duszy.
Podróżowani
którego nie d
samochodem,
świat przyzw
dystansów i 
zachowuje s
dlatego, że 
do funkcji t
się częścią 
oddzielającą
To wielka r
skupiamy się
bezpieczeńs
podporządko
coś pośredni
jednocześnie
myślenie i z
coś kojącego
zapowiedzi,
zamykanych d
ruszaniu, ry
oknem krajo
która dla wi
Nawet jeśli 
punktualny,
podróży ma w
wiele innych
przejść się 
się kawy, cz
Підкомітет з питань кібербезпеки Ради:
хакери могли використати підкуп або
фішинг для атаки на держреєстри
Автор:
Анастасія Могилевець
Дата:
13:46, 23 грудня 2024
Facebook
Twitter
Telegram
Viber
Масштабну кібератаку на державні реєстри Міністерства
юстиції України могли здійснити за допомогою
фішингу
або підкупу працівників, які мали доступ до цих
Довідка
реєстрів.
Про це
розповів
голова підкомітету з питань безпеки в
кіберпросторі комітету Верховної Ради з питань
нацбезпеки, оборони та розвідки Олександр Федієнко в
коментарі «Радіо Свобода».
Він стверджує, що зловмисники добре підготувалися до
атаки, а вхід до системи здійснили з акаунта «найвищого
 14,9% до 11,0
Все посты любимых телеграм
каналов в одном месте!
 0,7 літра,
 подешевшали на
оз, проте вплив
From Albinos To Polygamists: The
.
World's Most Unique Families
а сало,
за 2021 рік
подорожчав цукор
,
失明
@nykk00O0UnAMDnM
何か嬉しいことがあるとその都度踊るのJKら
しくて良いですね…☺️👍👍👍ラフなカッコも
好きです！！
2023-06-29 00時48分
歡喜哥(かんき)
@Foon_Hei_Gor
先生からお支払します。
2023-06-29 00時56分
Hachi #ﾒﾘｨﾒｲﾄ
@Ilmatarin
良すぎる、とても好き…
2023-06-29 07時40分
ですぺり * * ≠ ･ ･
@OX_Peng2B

========================

▶ Task brief
Could the data above be set down exactly, in full?

▶ Result below
duszy.
Podróżowani
którego nie d
samochodem,
świat przyzw
dystansów i 
zachowuje s
dlatego, że 
do funkcji t
się częścią 
oddzielającą
To wielka r
skupiamy się
bezpieczeńs
podporządko
coś pośredni
jednocześnie
myślenie i z
coś kojącego
zapowiedzi,
zamykanych d
ruszaniu, ry
oknem krajo
która dla wi
Nawet jeśli 
punktualny,
podróży ma w
wiele innych
przejść się 
się kawy, cz
Підкомітет з питань кібербезпеки Ради:
хакери могли використати підкуп або
фішинг для атаки на держреєстри
Автор:
Анастасія Могилевець
Дата:
13:46, 23 грудня 2024
Facebook
Twitter
Telegram
Viber
Масштабну кібератаку на державні реєстри Міністерства
юстиції України могли здійснити за допомогою
фішингу
або підкупу працівників, які мали доступ до цих
Довідка
реєстрів.
Про це
розповів
голова підкомітету з питань безпеки в
кіберпросторі комітету Верховної Ради з питань
нацбезпеки, оборони та розвідки Олександр Федієнко в
коментарі «Радіо Свобода».
Він стверджує, що зловмисники добре підготувалися до
атаки, а вхід до системи здійснили з акаунта «найвищого
 14,9% до 11,0
Все посты любимых телеграм
каналов в одном месте!
 0,7 літра,
 подешевшали на
оз, проте вплив
From Albinos To Polygamists: The
.
World's Most Unique Families
а сало,
за 2021 рік
подорожчав цукор
,
失明
@nykk00O0UnAMDnM
何か嬉しいことがあるとその都度踊るのJKら
しくて良いですね…☺️👍👍👍ラフなカッコも
好きです！！
2023-06-29 00時48分
歡喜哥(かんき)
@Foon_Hei_Gor
先生からお支払します。
2023-06-29 00時56分
Hachi #ﾒﾘｨﾒｲﾄ
@Ilmatarin
良すぎる、とても好き…
2023-06-29 07時40分
ですぺり * * ≠ ･ ･
@OX_Peng2B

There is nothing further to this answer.